The app generates a one-time password for you to include in addition to your regular log-in information to gain access to your cryptocurrency account. The Google Authenticator may take a few extra minutes of your time but, hey…it’s better than getting your funds phished right?  

 

7. THE VPN WAY

To increase your online security and privacy, look no further than a virtual private network, better known as VPN, to safeguard your digital assets. Cryptocurrency trading using VPN would ensure all your data is encrypted, making it a crucial defense mechanism against hackers.

Simply put, your connection will be encrypted and routed via a VPN server before connecting to the internet. Be it your computer or other mobile devices such as smartphones or tablets, the encryption does the trick to prevent hackers, viruses and malware.

 

8. THE PASSWORD STORE

A simple open-source password manager like KeePass works too. You store your cryptocurrency account passwords, private keys, and other critical passwords in a database that is locked with a master key.

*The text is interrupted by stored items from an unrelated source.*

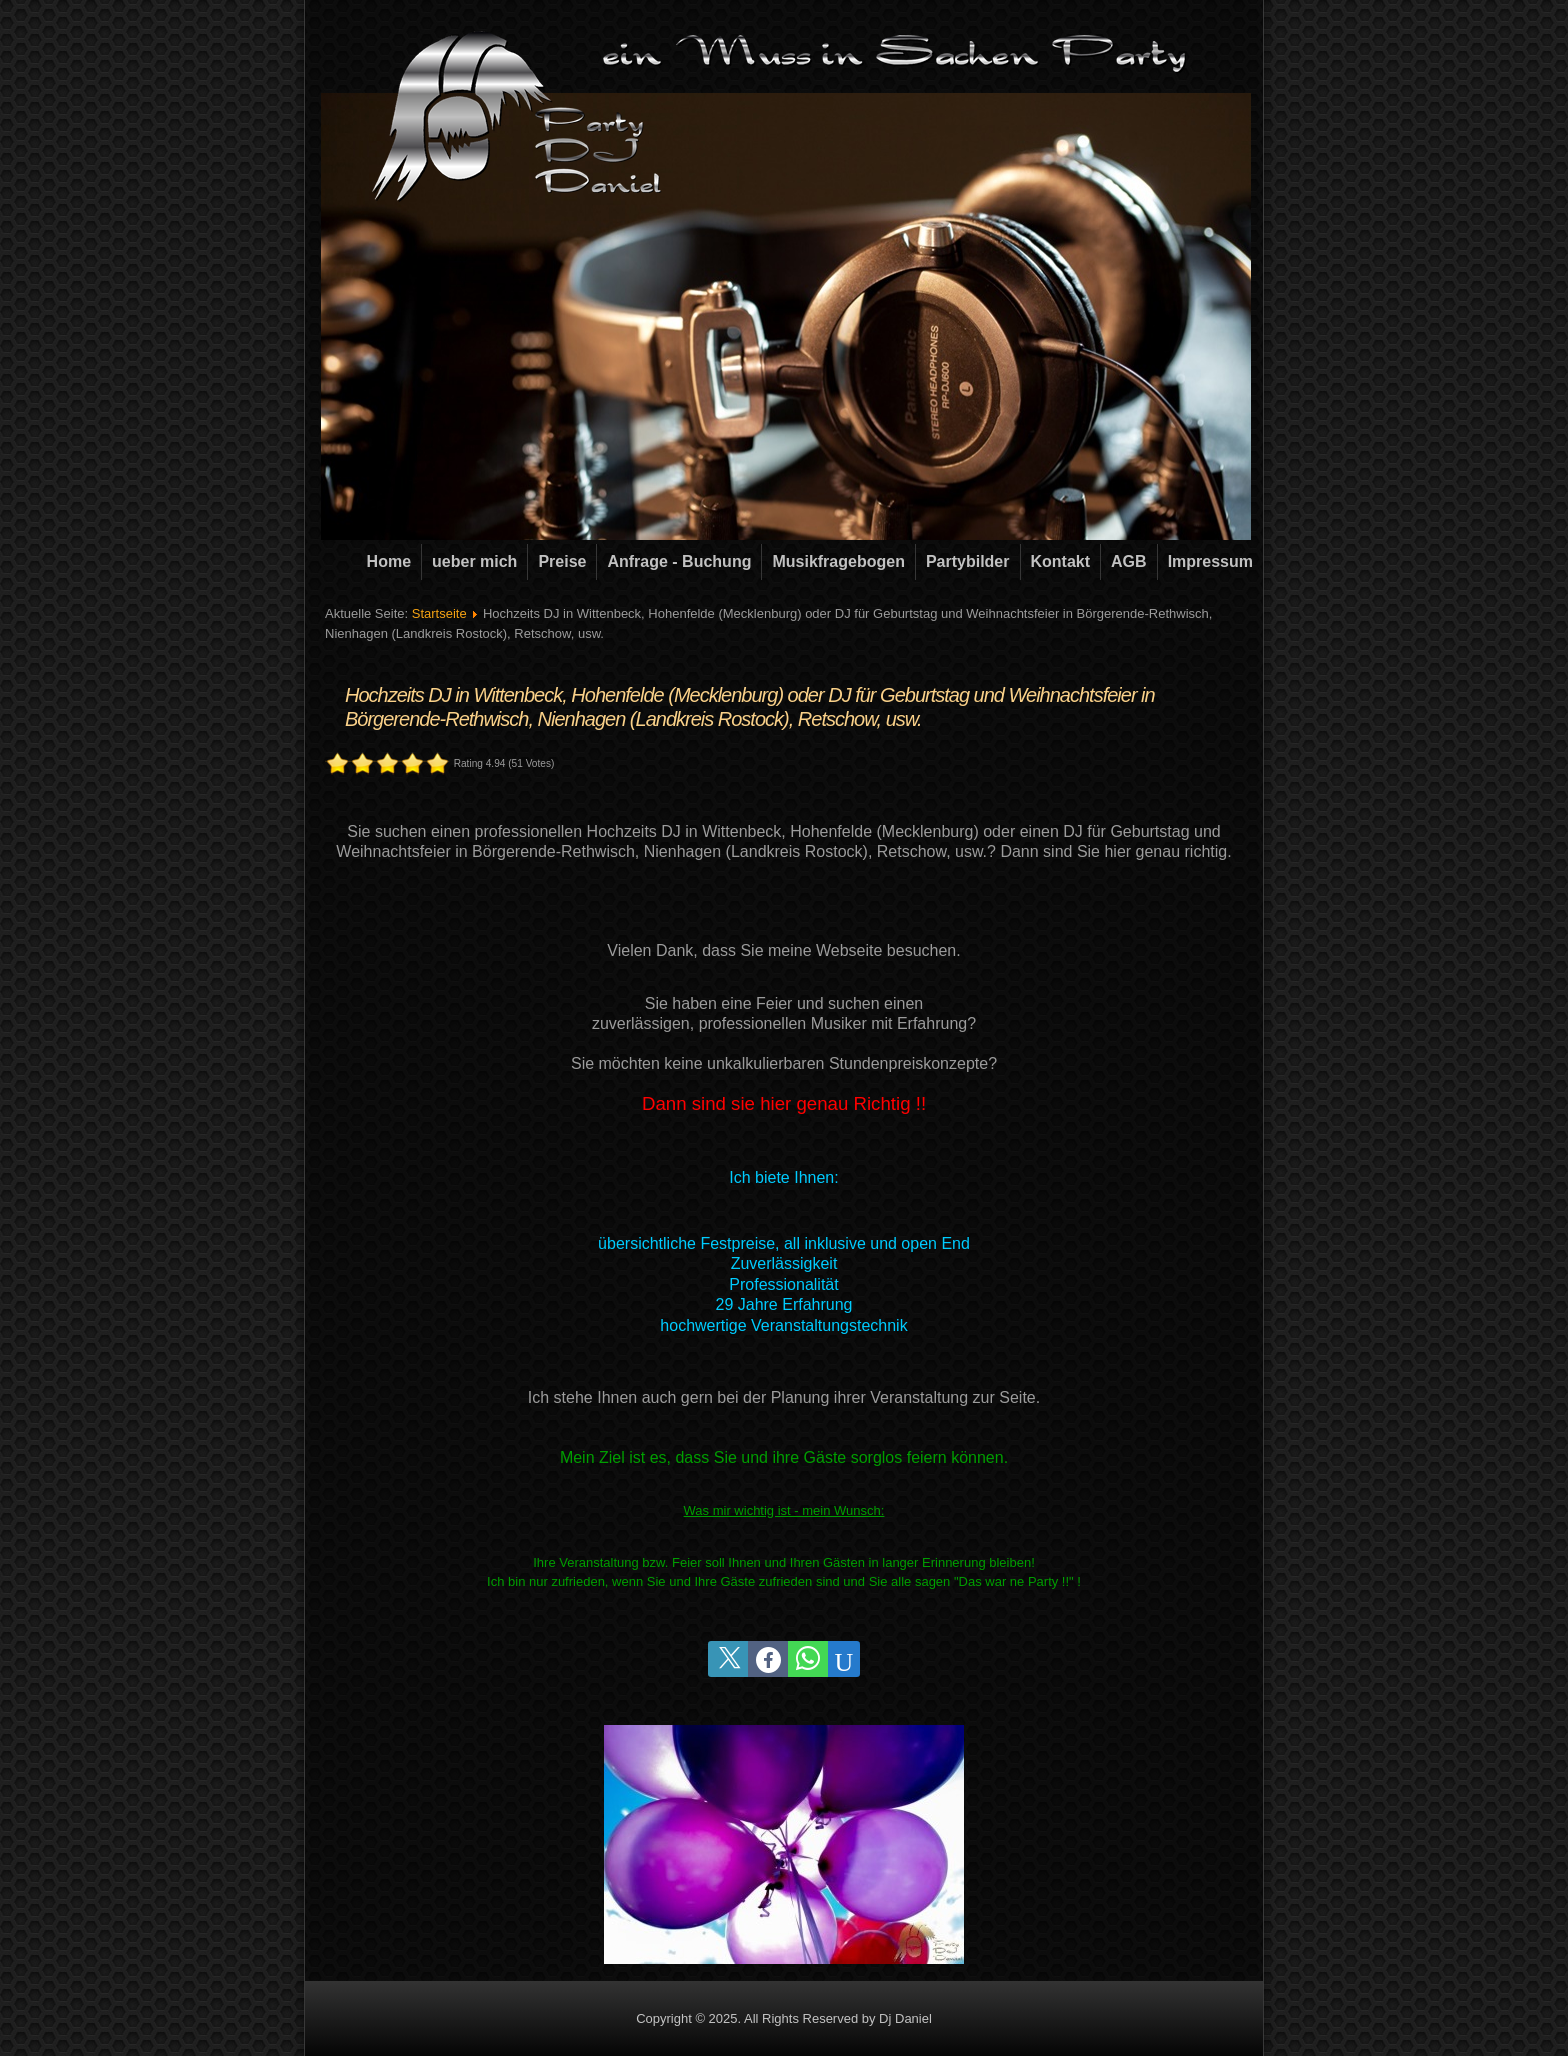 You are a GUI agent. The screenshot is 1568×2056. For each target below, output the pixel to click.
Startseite (439, 613)
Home (389, 561)
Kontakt (1061, 561)
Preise (562, 561)
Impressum (1210, 561)
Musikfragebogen (838, 561)
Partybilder (968, 561)
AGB (1129, 561)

KeePass requires only one master password to enter the entire database. It can also help generate strong passwords and…it’s free! So, you now you have no excuses for coming up with passwords like P@55word or using your children’s birthdays.

 

9. DIVERSIFY

The old saying of putting all your eggs into one basket should remain what it is…an old saying. In the age we live in, vulnerabilities exist every step of the way the minute we’re online. Damage prevention may not always be possible, but damage limitation certainly is. Diversifying your cryptocurrencies into multiple wallets, be it hardware, paper, desktop or mobile, is a smart thing to do to limit your losses in the event of a hack.

 

10. COMMON SENSE

Finally, it all comes down to the small matter of using your head. Be mindful of the sites your surf, links you click, files you download and emails you open. Despite the warning signs, if you still go ahead and download an attachment from an email that claims a Professor Dr. Banana has left you US$5 million in his will, you are beyond help.

It also pays to keep your mouth shut — Don’t flaunt your wealth as if you’re the next big thing in the crypto world as you may just end up with a target on your back.  

 
Disclaimer: This article is meant to provide suggestions only. Readers should perform their own due diligence before making decisions on security and safety.